Researchers have developed a machine-learning approach that may potentially predict early-stage lung or liver cancer by detecting repetitive sequences in the genome.
As they detail in an article in Science Translational Medicine, the researchers from Johns Hopkins University School of Medicine in Baltimore developed their machine-learning model, dubbed Artemis for Analysis of RepeaT EleMents in dISease, to identify tumor-specific changes in the repetitive sequence of the genome to predict the development of lung or liver cancer from liquid biopsies.
More than half of the human genome comprises repetitive sequences; research has implicated shifts in these sequences in the development of cancer. Artemis was designed to be alignment-free and genomewide -- it could "consider the entirety of the genome, rather than only that from the ~60 to 85% of reads from next-generation sequencing that can be aligned with high quality," the authors wrote.

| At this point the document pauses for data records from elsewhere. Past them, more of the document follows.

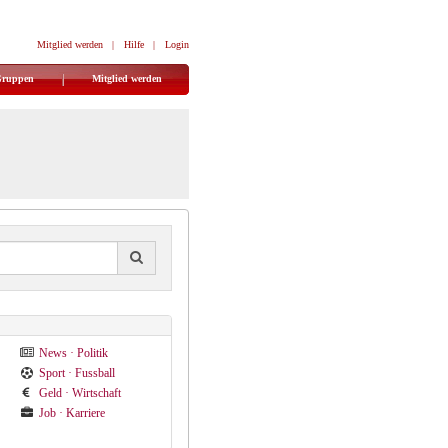
Mitglied werden
|
Hilfe
|
Login
Gruppen
Mitglied werden
News · Politik
Sport · Fussball
Geld · Wirtschaft
Job · Karriere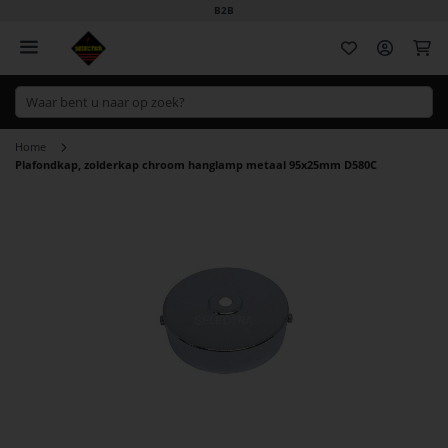
B2B
Wi
Home
Plafondkap, zolderkap chroom hanglamp metaal 95x25mm D580C
Ga
naar
het
einde
van
de
afbeeldingen-
gallerij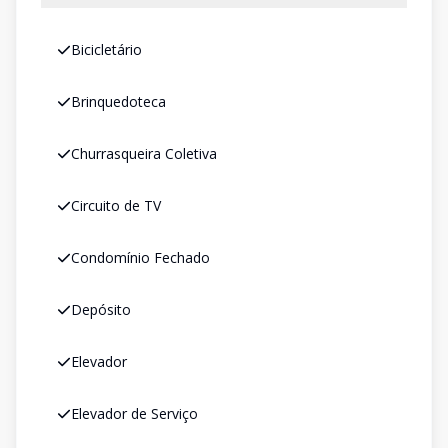
Bicicletário
Brinquedoteca
Churrasqueira Coletiva
Circuito de TV
Condomínio Fechado
Depósito
Elevador
Elevador de Serviço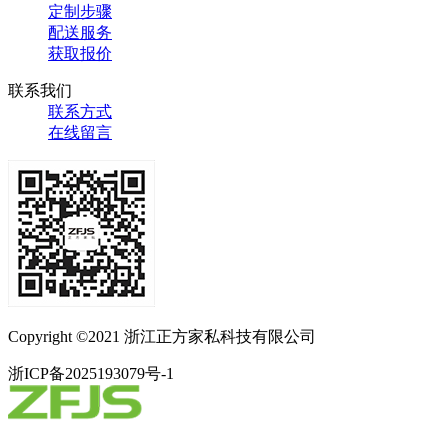
定制步骤
配送服务
获取报价
联系我们
联系方式
在线留言
Copyright ©2021 浙江正方家私科技有限公司
浙ICP备2025193079号-1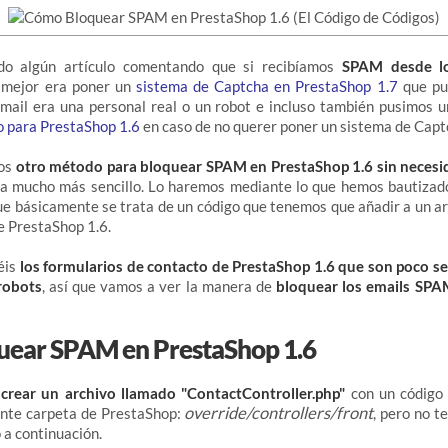
do algún artículo comentando que si recibíamos
SPAM desde lo
 mejor era poner un
sistema de Captcha en PrestaShop 1.7
que pud
email era una personal real o un robot e incluso también pusimos u
o para PrestaShop 1.6
en caso de no querer poner un sistema de Capt
mos
otro método para bloquear SPAM en PrestaShop 1.6 sin necesi
a mucho más sencillo. Lo haremos mediante lo que hemos bautiza
que básicamente se trata de un código que tenemos que añadir a un 
e PrestaShop 1.6.
éis
los formularios de contacto de PrestaShop 1.6 que son poco s
robots
, así que vamos a ver la manera de
bloquear los emails SPA
ear SPAM en PrestaShop 1.6
e
crear un archivo llamado "ContactController.php"
con un código 
override/controllers/front
ente carpeta de PrestaShop:
, pero no t
 a continuación.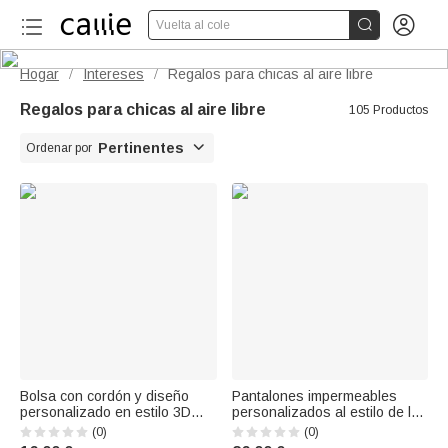


Vuelta al cole
Hogar
Intereses
Regalos para chicas al aire libre
/
/
Regalos para chicas al aire libre
105 Productos

Pertinentes
Ordenar por
Bolsa con cordón y diseño
Pantalones impermeables
personalizado en estilo 3D
personalizados al estilo de los
con foto y nombre: regalo para
dibujos animados de Pixar,
(0)
(0)
fiestas en la playa, vacaciones
con forro, para charcos y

Using Artemis, the team analyzed 1.2 billion sequences from 1,290 types of repeats across the entire genome. The sequences came from 2,837 tissue and plasma samples taken from 1,975 patients, including those with lung, breast, colorectal, ovarian, liver, gastric, head and neck, bladder, cervical, thyroid, and prostate cancers.
They determined that Artemis could predict disease in patients with early-stage liver or lung or cancer. The research team could identify tumor-specific changes in 1,280 repeat element types from the LINE, SINE, LTR, transposable element, and human satellite families. Not only did these include changes to known repeats, they also included 820 elements -- almost two-thirds of the total number -- that were not previously known to be linked to cancer.
The researchers then validated Artemis in four cohorts of 532 patients with and without lung cancer and 208 patients at high risk for liver cancer. Artemis classified the patients with lung cancer with an area under the curve (AUC) of 0.82 (95% confidence interval [CI], 0.78 to 0.87), and the liver cancer high-risk cohort with an AUC of 0.87 (95% CI, 0.82 to 0.93); when a set of fragmentation features was added, the AUCs were even higher.
The researchers acknowledge limitations to their current work with Artemis: a need for larger study populations, the lack of ability to directly identify the specific location of changes in repeat elements through the approach, its reliance on the evaluation of changes in repeat sequences that are "inherently variable among the germline of individuals." These, they conclude, should be addressed in future work.
Nevertheless, they write, "ARTEMIS alone or in combination with other genome-wide features may provide an avenue for noninvasive detection, monitoring, and tissue of origin determination of cancer."